Based on the responses to more than 2,400 Freedom of Information requests to public bodies, they show that 38,000 were paid over £100,000 while 1,000 received over £200,000.

They include GPs, teachers, police chiefs, council officers and senior civil servants, as well as senior managers in the BBC itself.

Cabinet Office minister Francis Maude insisted that it should not be necessary to offer “stupendous amounts” of money in the public sector.

“You can square the circle of having really good people not on telephone number salaries and massive built-in bonuses,” he told the programme.

“That public service ethos is very important. People will come and work in a public sector for salaries that aren’t competitive in a private sector sense.”

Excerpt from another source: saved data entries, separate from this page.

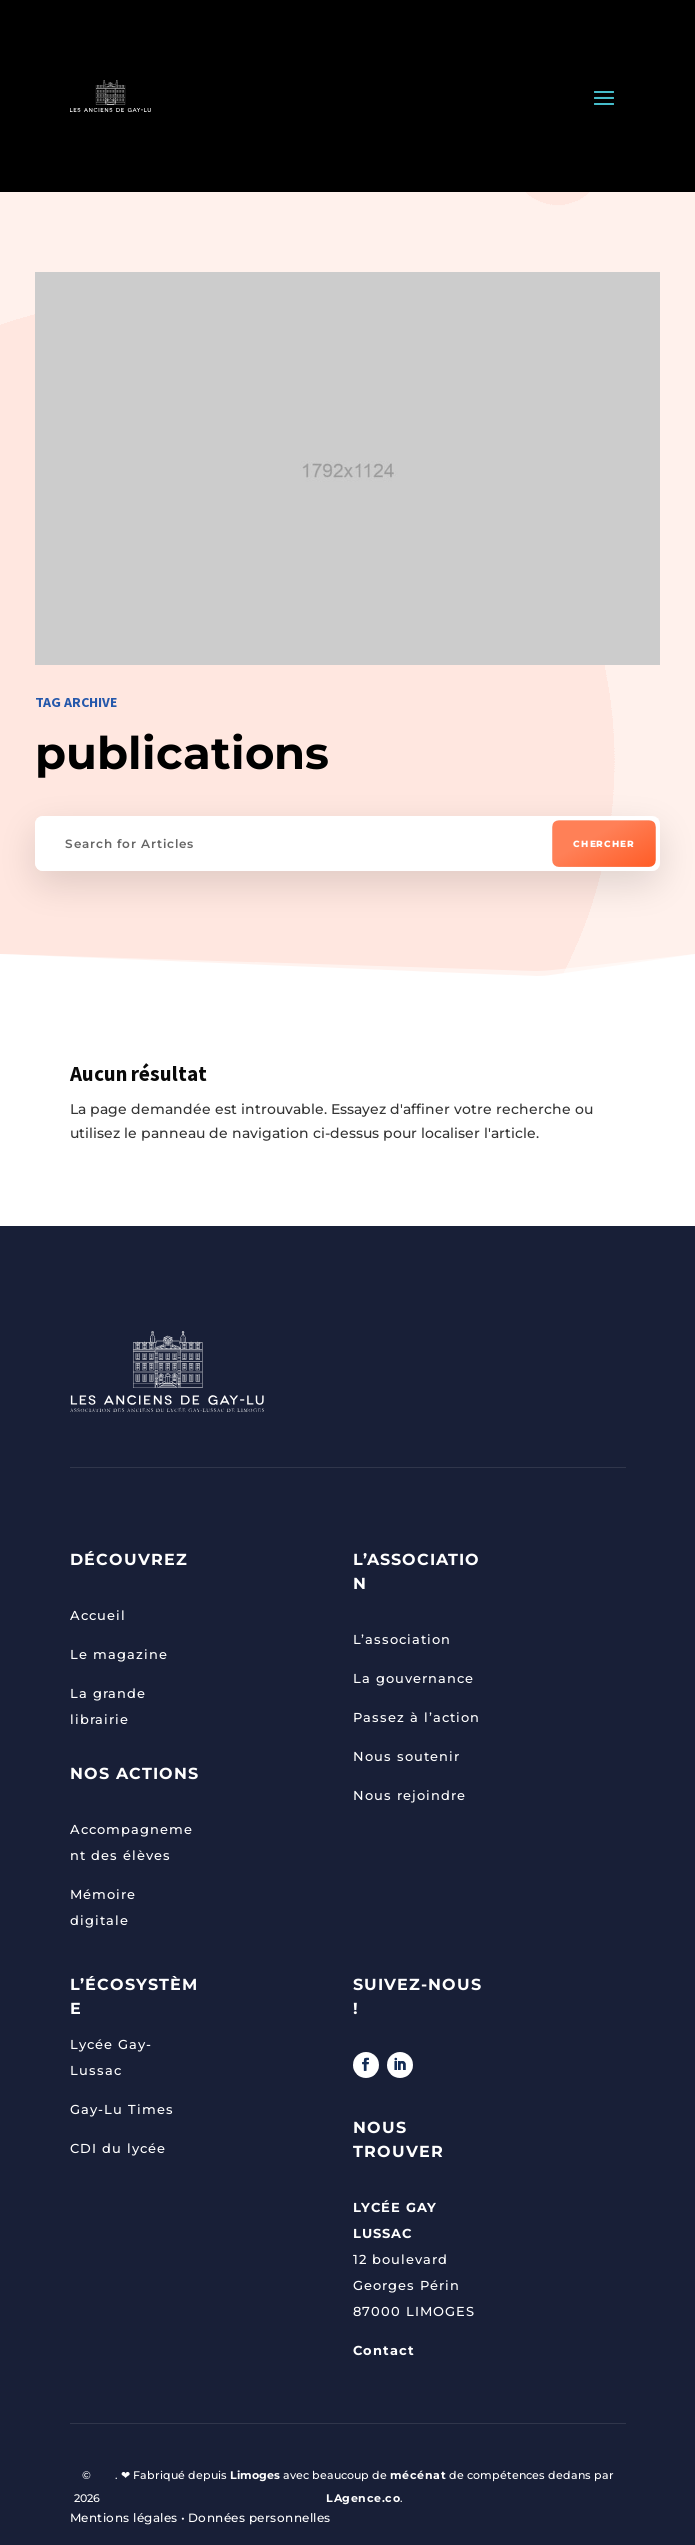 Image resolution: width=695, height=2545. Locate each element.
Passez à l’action (416, 1717)
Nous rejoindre (409, 1795)
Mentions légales (124, 2517)
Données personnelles (259, 2517)
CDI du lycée (118, 2148)
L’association (402, 1639)
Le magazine (119, 1654)
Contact (384, 2350)
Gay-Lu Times (122, 2109)
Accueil (98, 1615)
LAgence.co (363, 2498)
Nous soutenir (406, 1756)
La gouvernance (413, 1678) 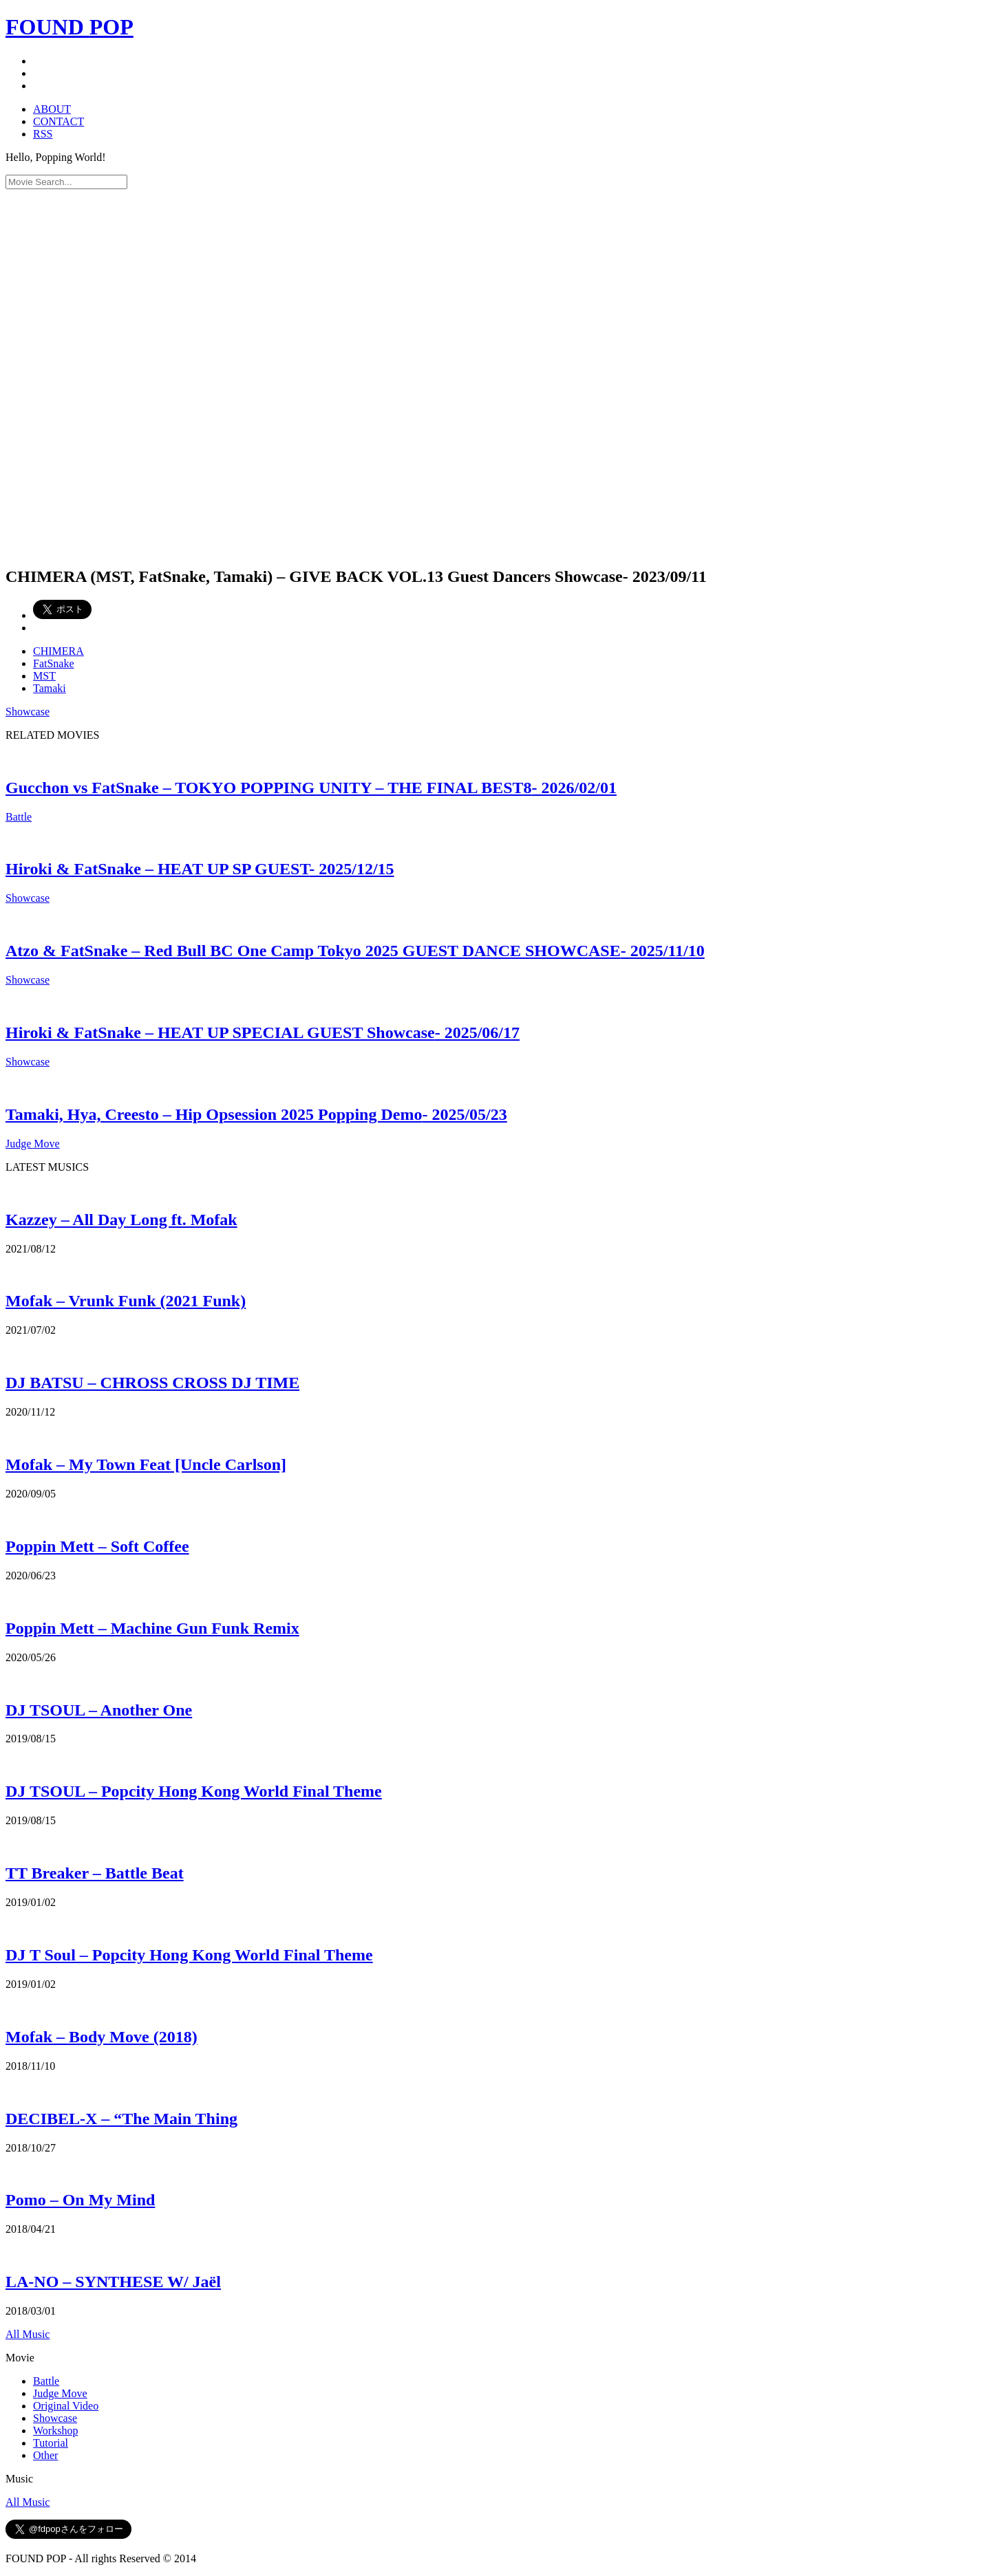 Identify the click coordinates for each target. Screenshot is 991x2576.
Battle (19, 817)
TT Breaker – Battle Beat (95, 1873)
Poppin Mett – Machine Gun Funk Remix (152, 1628)
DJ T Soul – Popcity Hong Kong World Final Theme (189, 1955)
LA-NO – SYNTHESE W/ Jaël (113, 2282)
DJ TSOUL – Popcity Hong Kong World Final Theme (194, 1791)
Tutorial (50, 2443)
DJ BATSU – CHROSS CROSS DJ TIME (152, 1383)
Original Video (65, 2406)
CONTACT (58, 121)
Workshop (55, 2430)
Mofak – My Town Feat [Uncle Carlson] (146, 1464)
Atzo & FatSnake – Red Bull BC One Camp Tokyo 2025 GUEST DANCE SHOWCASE (355, 951)
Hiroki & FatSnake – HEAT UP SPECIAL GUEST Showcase (263, 1032)
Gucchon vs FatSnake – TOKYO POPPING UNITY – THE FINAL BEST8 (311, 788)
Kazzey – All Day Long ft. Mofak (121, 1220)
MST (44, 676)
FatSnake (53, 663)
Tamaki (49, 688)
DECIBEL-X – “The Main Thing (121, 2119)
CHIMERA (58, 651)
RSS (42, 134)
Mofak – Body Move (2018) (102, 2037)
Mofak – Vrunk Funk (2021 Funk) (126, 1301)
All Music (28, 2334)
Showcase (28, 711)
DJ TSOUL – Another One (99, 1710)
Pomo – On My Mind (80, 2200)
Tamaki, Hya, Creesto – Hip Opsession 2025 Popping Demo (256, 1114)
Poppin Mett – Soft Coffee (97, 1546)
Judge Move (33, 1143)
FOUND (70, 26)
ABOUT (52, 109)
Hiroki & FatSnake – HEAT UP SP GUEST (200, 869)
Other (45, 2455) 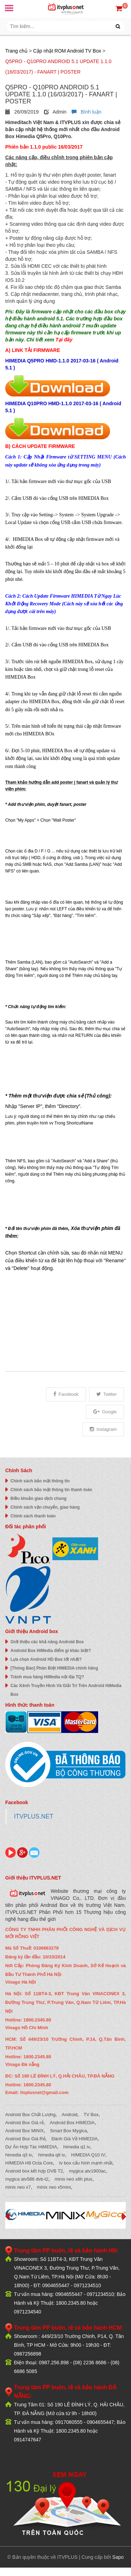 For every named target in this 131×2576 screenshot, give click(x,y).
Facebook (66, 1394)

The NHS was the sector found to have the the highest number of staff earning over £100,000 – 26,000 – with almost 6,500 paid more than the Prime Minister.

Those with salaries topping the PM’s included 1,465 GPs – 10 of whom received more than £300,000. The highest earner was an unnamed GP working for the Hillingdon Primary Care Trust with pay of £475,500.

The programme also highlights salaries in the BBC where 97 managers earn more than £160,000, 160 get more than £130,000 and 331 are on over £100,000.

The Civil Service has 241 senior officials receiving as much or more than Mr Cameron, with 26 in the Ministry of Defence, 22 each in the Department for Business and the Cabinet Office, 18 in the Department of Health, and 13 in the Foreign Office.

The overall figures compiled by the programme did not include publicly-owned corporations which operate on a commercial basis – some of which have very highly paid bosses.